Futerał jest charakterystyczny dla amerykańskiej marki tj. usztywniony, wykonany ze skóry i z solidnym zamkiem. Wnętrze wyścielone jest kożuchem, imitującym wełnę. Futerał wygląda inaczej od tego z modelu Jupiter – skóra jest ciemniejsza. To, o dziwo, tańsze akcesorium, gdyż bardziej surowy futerał Jupiterów kosztuje 10 dolarów więcej.
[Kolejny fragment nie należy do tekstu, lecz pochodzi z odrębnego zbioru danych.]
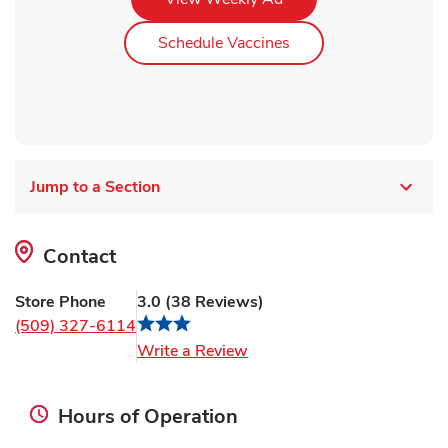
Link Opens in New Ta
Schedule Vaccines
Jump to a Section
Contact
Store Phone
3.0
(
38
Reviews
)
(509) 327-6114
Link Opens in New Tab
Write a Review
Hours of Operation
Tym razem w zestawie zabrakło pianek Comply, ale na wyposażeniu są ich zamienniki, również wysokiej jakości. Uwagę zwracają nakładki SpinFit z krótszymi kołnierzami, zamocowanymi na elastycznych trzpieniach, częściowo ruchomych. Zawodzą za to tipsy pojedyncze, które wyglądają zwyczajnie, tak jak te dołączane do wielu tańszych słuchawek. Szkoda też, że w zestawie zabrakło kabla zbalansowanego.